В сущности, открытие Финистова можно было бы назвать Богом – если только представление о Боге допускает его полное отсутствие.
Щелкнул замок.
– Костюша, ты? – слабо спросила мать из комнаты.
– Я, я, – сказал Финистов, разуваясь. – Что Верка-то по командировкам все мотается без конца… Не надоело?
– У нее же работа такая, Костюша, – сказала мать извиняющимся тоном, когда он вошел в комнату. – Как же быть-то ей? Войди в положение: сестра тебе все-таки…
– У нее работа, а я отдувайся, – негромко сказал он. – Да ладно, чего уж. Вот молоко. Куда его?
Мать, как почти всегда последние два или три года, лежала на диване под вытертым одеялом. В детстве Финистов тоже любил валяться под ним, бездумно теребя шелковый ярлычок, на котором было написано «Одеяло п/ш». «Мам, что такое пэшэ?» – спрашивал он. «Сынок, ну какое еще пэшэ! – говорила мать. – Отстань! Ты уроки сделал?» В конце концов он сам догадался – полушерстяное, вот что такое «п/ш».

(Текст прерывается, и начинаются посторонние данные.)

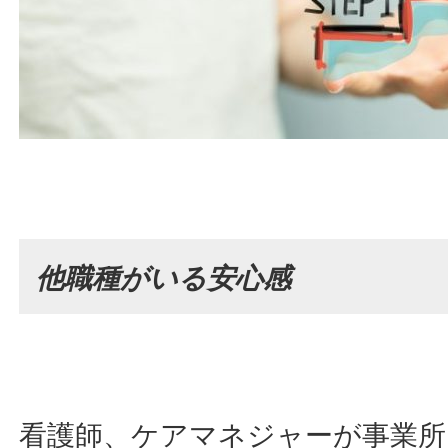
他職種がいる安心感
看護師、ケアマネジャーが事業所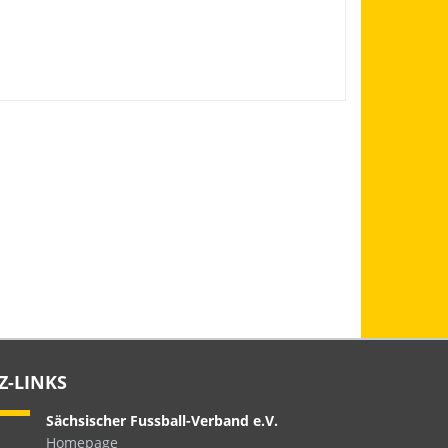
Z-LINKS
Sächsischer Fussball-Verband e.V.
Homepage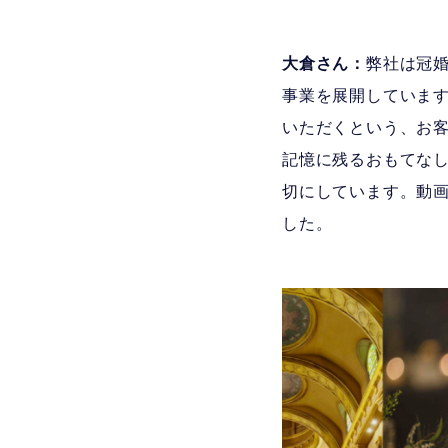
大倉さん：
弊社は冠
事業を展開していま
いただくという、お
記憶に残るおもてな
切にしています。動画
した。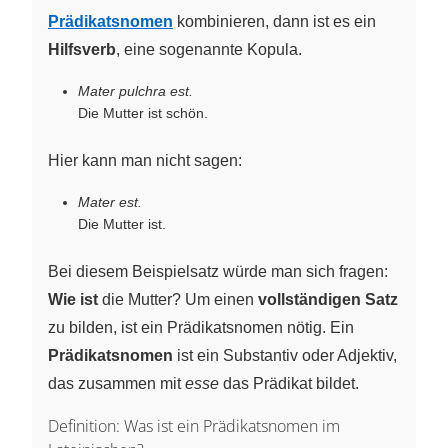
Prädikatsnomen
kombinieren, dann ist es ein
Hilfsverb
, eine sogenannte Kopula.
Mater pulchra est.
Die Mutter ist schön.
Hier kann man nicht sagen:
Mater est.
Die Mutter ist.
Bei diesem Beispielsatz würde man sich fragen:
Wie ist
die Mutter? Um einen
vollständigen Satz
zu bilden, ist ein Prädikatsnomen nötig. Ein
Prädikatsnomen
ist ein Substantiv oder Adjektiv,
das zusammen mit
esse
das Prädikat bildet.
Definition: Was ist ein Prädikatsnomen im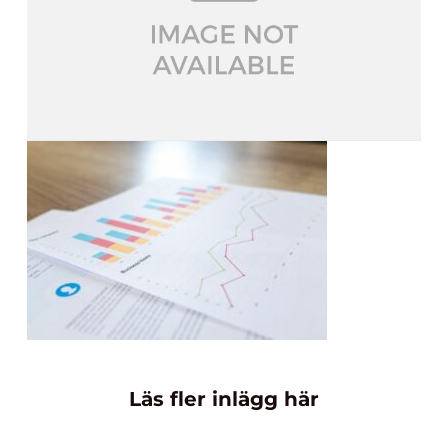
Läs fler inlägg här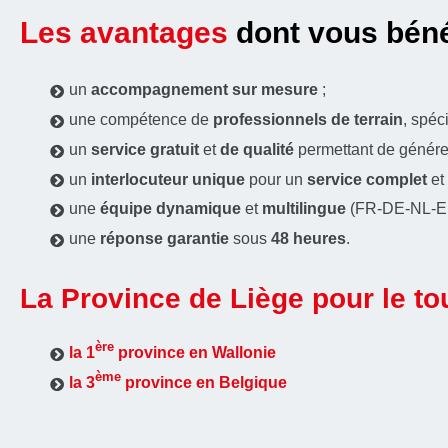
Les avantages
dont vous béné
un
accompagnement sur mesure
;
une compétence de
professionnels de terrain
, spéci
un
service gratuit
et
de qualité
permettant de génére
un
interlocuteur unique
pour un
service complet
et
une
équipe dynamique
et
multilingue
(FR-DE-NL-E
une
réponse garantie
sous
48 heures
.
La Province de Liège pour le tou
ère
la 1
province en Wallonie
ème
la 3
province en Belgique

– Лиза от меня уехала, – неожиданно для самого себя сказал Финистов. Ему хотелось всхлипнуть. Наклонив голову, он выставлял пакеты на стол.

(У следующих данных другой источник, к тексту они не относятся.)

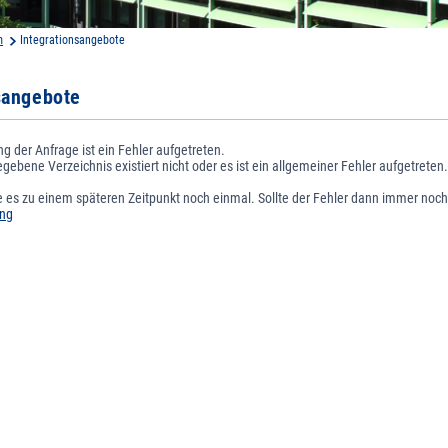
m
Integrationsangebote
sangebote
ng der Anfrage ist ein Fehler aufgetreten.
ebene Verzeichnis existiert nicht oder es ist ein allgemeiner Fehler aufgetreten.
e es zu einem späteren Zeitpunkt noch einmal. Sollte der Fehler dann immer noch
ung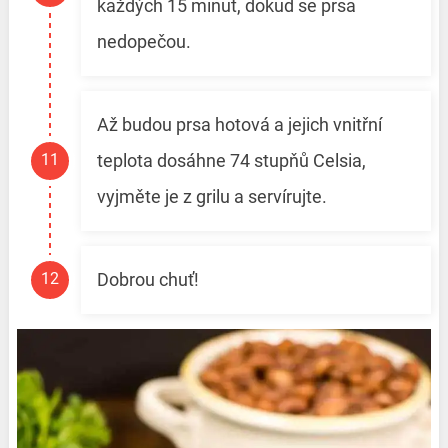
každých 15 minut, dokud se prsa
nedopečou.
Až budou prsa hotová a jejich vnitřní
teplota dosáhne 74 stupňů Celsia,
vyjměte je z grilu a servírujte.
Dobrou chuť!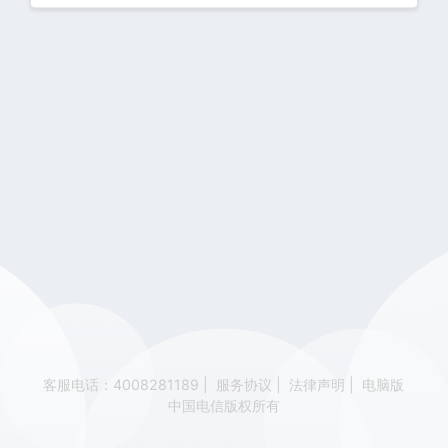
客服电话：4008281189
|
服务协议
|
法律声明
|
电脑版
中国电信版权所有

– Куда? – удивилась мать, приподнявшись на локте.
– Совсем уехала, – ответил он, посмотрев ей в глаза. Глаза у матери за время болезни совсем выцвели и стали голубыми, как простокваша. – Бросила она меня, – равнодушно добавил он. – Я один теперь живу – вот и все.

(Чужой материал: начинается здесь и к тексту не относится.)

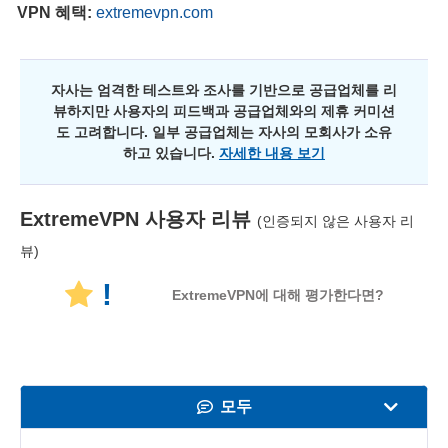
VPN 혜택:
extremevpn.com
자사는 엄격한 테스트와 조사를 기반으로 공급업체를 리
뷰하지만 사용자의 피드백과 공급업체와의 제휴 커미션
도 고려합니다. 일부 공급업체는 자사의 모회사가 소유
하고 있습니다.
자세한 내용 보기
ExtremeVPN
사용자 리뷰
(인증되지 않은 사용자 리
뷰)
!
ExtremeVPN에 대해 평가한다면?
모두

– Да как же так, Костюша! – ахнула она, ласково и жалостно рассматривая его сухое, скуластое, с близко посаженными глазами лицо. – Нехорошо одному-то!..
– Хорошо, нехорошо, – отмахнулся он. – Какая разница… Уехала – вот и все. Не любила она меня. Что я могу сделать?
– Злыдни, злыдни! – горячо прошептала мать, не сводя с него глаз. – И мать-то у нее такая была! Бывало, скажешь: Наталья Михайловна, а как ваше здоровье-то? А она – фырк! Хорошо, мол! Злыдни! Да ты не убивайся так, Костенька, – сказала она почти плача. – Ты себе лучше найдешь! Еще лучше! Разве мало женщин кругом? Ты ведь видный такой мужчина, добрый… У тебя образование!
Он молчал, глядя в окно. Что вообще можно сделать, если сделать ничего нельзя?
– Ладно, пойду я, – сказал он, комкая авоську.
– Может быть, ко мне переедешь? – спросила мать и закашлялась.
Финистов терпеливо ждал – сейчас она бы не услышала его ответа.
– Нет, – сказал он, когда приступ утих. – Я люблю один жить.
– Ой, а я вот не люблю, – сказала она, слабо улыбаясь. – Вот и не знаю уже… Может, к кому-нибудь из вас-то и пойду. К тебе или к Верке, что ли.
– Лучше к Верке, – сказал Финистов после короткого раздумья. – У нее там магазины хорошие. И рынок недалеко.
– Что мне магазины! – Она махнула рукой. – Тяжело мне одной, Костюша! Забрали бы вы меня! Или уж хоть бы в дом престарелых какой устроили.
– В дом престарелых? – задумчиво переспросил он. – Ну, как тебе лучше, так и сделаем. Хочешь к Верке – давай к Верке. Хочешь в дом престарелых – давай туда попробуем… Тебе как лучше-то?
– Не знаю, – шепнула мать, закрывая глаза. – Прямо не знаю.
– В общем, пойду я. Деньги-то где, мам?
– Ох, правда, деньги! – слабо всполошилась она. – Вон на столе возьми! Чуть не забыла.
Финистов смел в ладонь монеты.
– Тебе пенсию-то носят? – спросил он от двери, суя ногу в ботинок.
– Давно уже не было, – прошелестела мать. – Задерживают все… Вот жду.
– А-а-а, – протянул он, внимательно рассматривая в зеркале собственное отражение. – Ладно, пока.
Пройдя два квартала, Финистов остановился на углу и задрал голову. Дождь моросил, но было тепло. Последние несколько лет его мучил вопрос: каким было начало? кто запустил механизм? кто пригнал друг к другу его подвижные части?
В сущности, это был вопрос побочный, не практический. Главным было другое: познать закон, понять и постигнуть его численно и обладать полным знанием обо всем.